Santé en voyage : Prévenir le mal des montagnes

Vous rêvez d’escalader l’Everest, de randonner dans les Andes ou de skier à Chamonix ? Ces destinations sublimes cachent un piège invisible : le mal des montagnes, ou mal aigu des montagnes (MAM). Ce trouble touche jusqu’à 50% des voyageurs à plus de 2 500 mètres d’altitude. Symptômes ? Nausées, maux de tête, vertiges et fatigue intense. Pire, il peut évoluer en œdème pulmonaire ou cérébral, potentiellement fatal. Bonne nouvelle : une prévention rigoureuse permet d’éviter ces désagréments. Dans cet article, découvrez comment voyager en haute altitude en toute sécurité.

Sommaire

Comprendre le mal des montagnes

Le mal des montagnes résulte d’une hypoxie : à haute altitude, l’air est raréfié, l’oxygène moins abondant. Votre corps réagit par une hyperventilation et une accélération cardiaque pour compenser. Les symptômes apparaissent généralement entre 6 et 24 heures après l’arrivée, aggravés par l’effort, la déshydratation ou l’alcool.

Il existe trois formes :

  • Légère : maux de tête, nausée, insomnie.

  • Modérée : essoufflement à l’effort, fatigue extrême.

  • Grave : confusion, toux avec glaires, gonflement.

Les facteurs de risque ? Montez trop vite, être sédentaire ou avoir des antécédents cardiaques/respiratoires. Prévenir vaut mieux que guérir : anticipez !

Prévention : Les étapes clés avant le départ

La meilleure arme contre le mal des montagnes ? Une préparation minutieuse. Consultez un médecin 4 à 6 semaines avant, surtout si vous avez plus de 50 ans ou des problèmes de santé.

  • Acclimatation progressive : Ne dépassez pas 300 à 500 mètres de gain d’altitude par jour au-delà de 2 500 m. Dormez bas, marchez haut (« climb high, sleep low »).

  • Médicaments préventifs : L’acétazolamide (Diamox) stimule la respiration ; dosez 125 mg deux fois par jour, début 24 h avant. Demandez une ordonnance. L’ibuprofène soulage les maux de tête.

  • Hydratation : Buvez 4 à 5 litres d’eau par jour ; l’air sec assèche vite.

  • Évitez les déclencheurs : Pas d’alcool, tabac ou repas lourds les premiers jours.

Équipez-vous d’un oxymètre de pouls pour surveiller votre saturation en oxygène (idéalement >90%). Pour tout savoir sur ce sujet, suivez ce lien.

Stratégies sur place pour une acclimatation réussie

Arrivé à destination, adoptez un rythme adapté. À Cusco (3 400 m) ou au Népal, prenez 2-3 jours pour vous habituer.

  • Repos initial : Évitez l’effort les 24 premières heures. Marchez doucement.

  • Alimentation : Privilégiez glucides (riz, pâtes) et aliments riches en fer. Évitez laitages et fritures.

  • Respiration contrôlée : Inspirez profondément, expirez lentement pour oxygéner mieux.

  • Remèdes naturels : Thé au gingembre contre nausées, ou feuilles de coca en Amérique du Sud (légal localement).

Si symptômes légers, descendez de 500 m. En cas grave, oxygène en sac ou gamow bag (tente hyperbare portable).
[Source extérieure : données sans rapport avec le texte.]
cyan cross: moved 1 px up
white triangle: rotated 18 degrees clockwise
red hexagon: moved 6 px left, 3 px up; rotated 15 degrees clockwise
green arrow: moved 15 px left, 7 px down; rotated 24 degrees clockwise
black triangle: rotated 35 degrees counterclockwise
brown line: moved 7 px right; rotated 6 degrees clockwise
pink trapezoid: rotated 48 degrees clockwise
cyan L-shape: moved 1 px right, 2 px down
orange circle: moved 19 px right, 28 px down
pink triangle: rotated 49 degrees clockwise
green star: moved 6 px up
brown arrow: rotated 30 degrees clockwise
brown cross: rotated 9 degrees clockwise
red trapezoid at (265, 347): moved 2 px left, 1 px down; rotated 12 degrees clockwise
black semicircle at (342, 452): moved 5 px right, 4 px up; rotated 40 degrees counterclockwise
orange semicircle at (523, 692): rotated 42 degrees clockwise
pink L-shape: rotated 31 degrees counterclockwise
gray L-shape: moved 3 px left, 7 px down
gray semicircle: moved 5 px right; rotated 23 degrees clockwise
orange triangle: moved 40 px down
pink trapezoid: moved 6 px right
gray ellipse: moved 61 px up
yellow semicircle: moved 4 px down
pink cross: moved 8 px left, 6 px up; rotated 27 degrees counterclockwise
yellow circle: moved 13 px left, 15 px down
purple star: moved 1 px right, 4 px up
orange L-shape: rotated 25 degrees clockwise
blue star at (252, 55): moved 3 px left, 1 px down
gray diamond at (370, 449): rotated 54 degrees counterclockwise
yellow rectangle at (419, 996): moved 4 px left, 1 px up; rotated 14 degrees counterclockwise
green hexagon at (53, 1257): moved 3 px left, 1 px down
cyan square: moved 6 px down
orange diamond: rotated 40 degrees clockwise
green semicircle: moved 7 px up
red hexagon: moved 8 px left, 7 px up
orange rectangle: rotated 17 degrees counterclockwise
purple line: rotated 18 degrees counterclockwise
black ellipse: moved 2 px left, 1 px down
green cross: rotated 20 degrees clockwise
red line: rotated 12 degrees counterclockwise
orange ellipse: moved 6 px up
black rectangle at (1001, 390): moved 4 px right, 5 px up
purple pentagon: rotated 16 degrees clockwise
Que faire en cas de mal des montagnes ?

Ne minimisez pas ! Le score de Lake Louise évalue la gravité : 3 symptômes + 1 signe physique = alerte.

Symptôme Action immédiate
Maux de tête légers Repos, ibuprofène, hydratation
Nausées/vomissements Diamox, descente si persistant
Confusion/essoufflement Descente urgente + oxygène

À plus de 4 000 m, 75% des gens sont touchés. Évacuez vers un hôpital si possible. Apps comme Altitude.org ou Hypoxico guident.

Santé en voyage : Au-delà du mal des montagnes

Prévenir le mal des montagnes s’inscrit dans une hygiène globale. Vaccinez-vous (hépatite, typhoïde), protégez-vous des UV intenses (crème SPF 50+), et assurez une couverture voyage incluant rapatriement. Choisissez des treks guidés avec porteurs expérimentés.

Exemple : Lors de mon trek au Mont Blanc, une acclimatation de 3 jours à Saint-Gervais (1 000 m) m’a évité tout souci. Vous aussi, partez préparé !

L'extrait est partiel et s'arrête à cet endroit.